Ajahn Viradhamo, The Contemplatives Craft p105
I already know that I have had many many frustrating experiences with printers over the years, so taking Ajahn Viradhamo’s advice, it would have been useful for me to recognise that I get frustrated by the failure of printers, and that I have a preconceived idea that they will thwart my plans.
In some ways this is why I find the mundane moments of our lives so useful to investigate because those situations like the one Ajahn Viradhamo is talking about are really easy to recognise, it’s all the little bits in between the ‘big stuff’ that flies under the radar but it is just as important.
Given that practice is about gradually learning to change our habitual responses to things, it means that all those little moments can be just as important as the big ones. These little moments, where we’re not paying as much attention to what we’re feeling or thinking, are entirely driven by habit – which is exactly what we’re supposed to be working on.
Now that I have had a chance to reflect on it I can now recognise that using printers often creates feelings of frustration in me, so the next time it happens I am pre-primed to look for any inklings of frustration and intercept them. I should treat working with printers as a taxing situation, and be ready to expect the feeling of frustration to come up. To deal with the feelings of frustration Ajahn Viradhamo recommends:
“If you can learn to simply stay with the disappointments that life inevitably brings, and know that in the disappointment there is just disappointment, then, in being the witness rather than the participant in the situation you’re practicing the roots of renunciation.”
Ajahn Viradhamo The contemplatives Craft p102
In the frustration there is just frustration, it’s just a feeling, there’s nothing real about it nor justified. If I leave it alone it goes away. If I pick it up it gets bigger and bigger, and I end up suffering.
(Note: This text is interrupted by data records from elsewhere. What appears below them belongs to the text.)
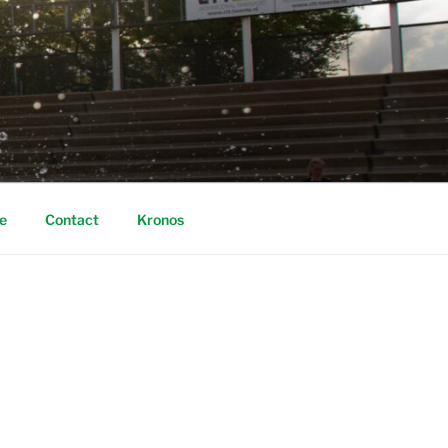
e
Contact
Kronos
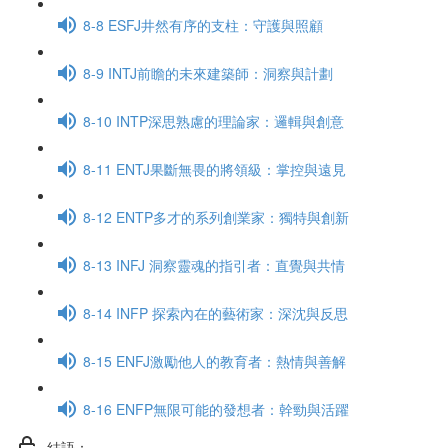
8-8 ESFJ井然有序的支柱：守護與照顧
8-9 INTJ前瞻的未來建築師：洞察與計劃
8-10 INTP深思熟慮的理論家：邏輯與創意
8-11 ENTJ果斷無畏的將領級：掌控與遠見
8-12 ENTP多才的系列創業家：獨特與創新
8-13 INFJ 洞察靈魂的指引者：直覺與共情
8-14 INFP 探索內在的藝術家：深沈與反思
8-15 ENFJ激勵他人的教育者：熱情與善解
8-16 ENFP無限可能的發想者：幹勁與活躍
結語：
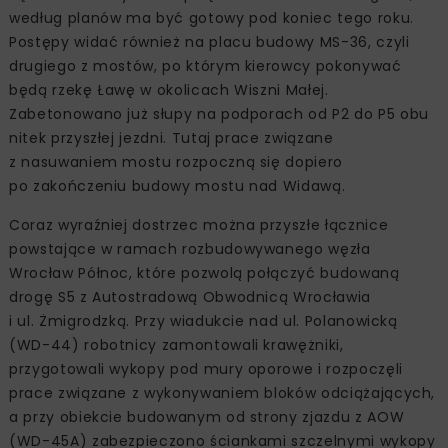
według planów ma być gotowy pod koniec tego roku.
Postępy widać również na placu budowy MS-36, czyli
drugiego z mostów, po którym kierowcy pokonywać
będą rzekę Ławę w okolicach Wiszni Małej.
Zabetonowano już słupy na podporach od P2 do P5 obu
nitek przyszłej jezdni. Tutaj prace związane
z nasuwaniem mostu rozpoczną się dopiero
po zakończeniu budowy mostu nad Widawą.
Coraz wyraźniej dostrzec można przyszłe łącznice
powstające w ramach rozbudowywanego węzła
Wrocław Północ, które pozwolą połączyć budowaną
drogę S5 z Autostradową Obwodnicą Wrocławia
i ul. Żmigrodzką. Przy wiadukcie nad ul. Polanowicką
(WD-44) robotnicy zamontowali krawężniki,
przygotowali wykopy pod mury oporowe i rozpoczęli
prace związane z wykonywaniem bloków odciążających,
a przy obiekcie budowanym od strony zjazdu z AOW
(WD-45A) zabezpieczono ściankami szczelnymi wykopy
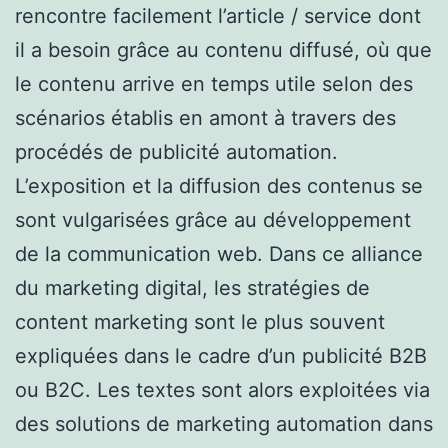
rencontre facilement l’article / service dont
il a besoin grâce au contenu diffusé, où que
le contenu arrive en temps utile selon des
scénarios établis en amont à travers des
procédés de publicité automation.
L’exposition et la diffusion des contenus se
sont vulgarisées grâce au développement
de la communication web. Dans ce alliance
du marketing digital, les stratégies de
content marketing sont le plus souvent
expliquées dans le cadre d’un publicité B2B
ou B2C. Les textes sont alors exploitées via
des solutions de marketing automation dans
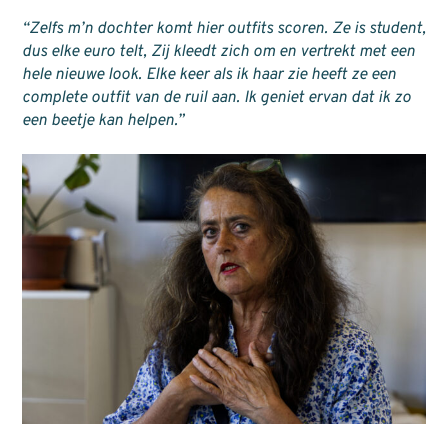
“Zelfs m’n dochter komt hier outfits scoren. Ze is student,
dus elke euro telt, Zij kleedt zich om en vertrekt met een
hele nieuwe look. Elke keer als ik haar zie heeft ze een
complete outfit van de ruil aan. Ik geniet ervan dat ik zo
een beetje kan helpen.”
I already know this, but now I also know that it’s important for me to remember when I have to deal with a printer. And I can also recognise that with the ability to quickly reflect on a situation and see that there was nothing more than just reactions and feelings in it, that this sometimes brings with it a very subtle feeling of disappointment or embarrassment that I was taken in by it at the time. This too is just a feeling, so I can be ready to remind myself of that when it comes up again.
The constant application of unwavering mindfulness would be the answer to all of this, but the path is a gradual one and using little moments like this we can grow more mindful more often in a steady way. A journey of 1000 miles not only begins with one step, but it is made up of one step after another too, so if we keep developing our mindfulness one step at a time then in time we will accumulate a lot of growth. And if you ever find yourself thinking that you’ll never make progress without going to Thailand for a 3 month retreat then remember that there is practice available to us in every single moment if we turn our attention to it.